Perampingan 250+ BUMN oleh Rosan Bakal Rampung Akhir Juli Ini

Bisnis4 Dilihat

DermayuMagz.com – Upaya pemerintah dalam melakukan restrukturisasi besar-besaran terhadap Badan Usaha Milik Negara (BUMN) kini memasuki babak baru yang krusial. Melalui program streamlining atau Perampingan yang dimotori oleh Danantara, pemerintah menargetkan penyelesaian konsolidasi lebih dari 250 entitas perusahaan negara pada akhir Juli 2026.

Menteri Investasi dan Hilirisasi yang juga menjabat sebagai Kepala BKPM sekaligus CEO Danantara, Rosan Roeslani, menyampaikan bahwa progres ini menjadi salah satu poin utama dalam laporannya kepada Presiden Prabowo Subianto. Langkah strategis ini diambil untuk menciptakan ekosistem BUMN yang lebih ramping, efisien, dan memiliki daya saing tinggi di pasar domestik maupun global.

Dalam keterangannya di Istana pada Senin (27/7/2026), Rosan mengungkapkan bahwa proses konsolidasi ini telah menyentuh berbagai lini sektor bisnis strategis. Beberapa bidang yang menjadi fokus utama dalam perampingan ini mencakup sektor perbankan, finansial, logistik, hingga pengelolaan aset rumah sakit dan perhotelan.

“Penggabungan asset management di perbankan, di bidang finansial, PNM, itu juga sudah kita lakukan,” jelas Rosan. Ia menambahkan bahwa upaya akselerasi juga tengah dilakukan pada sektor kesehatan dan perhotelan, mengingat pentingnya efisiensi operasional di sektor-sektor tersebut untuk mendukung layanan publik yang lebih optimal.

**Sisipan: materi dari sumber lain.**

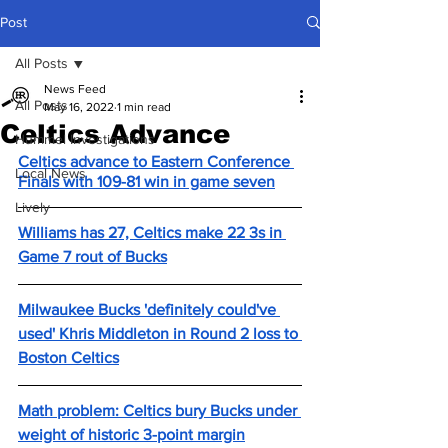
Post
All Posts
News Feed
All Posts
May 16, 2022
1 min read
Celtics Advance
Hummel Investigations
Celtics advance to Eastern Conference 
Local News
Finals with 109-81 win in game seven
Lively
Williams has 27, Celtics make 22 3s in 
Game 7 rout of Bucks
Milwaukee Bucks 'definitely could've 
used' Khris Middleton in Round 2 loss to 
Boston Celtics
Math problem: Celtics bury Bucks under 
weight of historic 3-point margin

Meskipun target perampingan 250 perusahaan telah dipatok untuk akhir Juli ini, Rosan belum memberikan rincian lebih lanjut mengenai total akhir jumlah perusahaan BUMN setelah restrukturisasi selesai sepenuhnya. Fokus saat ini tetap pada penyelesaian tahap demi tahap agar konsolidasi berjalan sesuai rencana.

Fokus pada Sektor Penerbangan

Selain perampingan secara umum, Danantara bersama Badan Pengelola (BP) BUMN juga tengah mematangkan rencana besar dalam industri penerbangan nasional. Langkah strategis yang diambil adalah menunjuk Garuda Indonesia sebagai holding utama bagi maskapai BUMN, dengan Pelita Air yang akan bergabung ke dalam grup tersebut.

Kepala BP BUMN sekaligus COO Danantara, Dony Oskaria, menekankan bahwa penggabungan ini adalah kunci untuk menciptakan kekuatan maskapai nasional yang lebih solid. Menurutnya, industri penerbangan merupakan bisnis yang sangat dinamis dan memerlukan ketelitian tinggi, di mana setiap rute dan konektivitas harus dihitung secara cermat untuk memastikan keberlanjutan bisnis.

“Industri yang membutuhkan ketelitian, yang harus dikelola day by day, minute by minute, adalah industri penerbangan. Begitu pesawat terbang, kita sudah bisa mengukur untung atau ruginya satu penerbangan,” ungkap Dony pada pertemuan dengan jajaran direksi Pelita, Kamis (23/7/2026).

Peningkatan Standar Layanan

Seiring dengan proses konsolidasi tersebut, pemerintah juga menekankan pentingnya peningkatan standar layanan bagi pelanggan. Fokus utama penguatan layanan Garuda Group meliputi:

  • Integrasi sistem penjualan tiket yang lebih efisien.
  • Peningkatan kualitas ruang tunggu (lounge) dan kenyamanan kabin.
  • Standarisasi pelayanan awak pesawat secara profesional.
  • Peningkatan kualitas katering dan program loyalitas pelanggan.
  • Pengembangan sumber daya manusia (SDM) di seluruh rantai operasional.

Dengan transformasi ini, Garuda Group diharapkan tidak hanya mampu menjadi maskapai pilihan utama masyarakat Indonesia, tetapi juga memperkuat posisinya sebagai pemain kunci di industri penerbangan regional. Sinergi ini diyakini akan memberikan dampak positif bagi efisiensi perusahaan serta meningkatkan kontribusi BUMN terhadap perekonomian nasional secara berkelanjutan.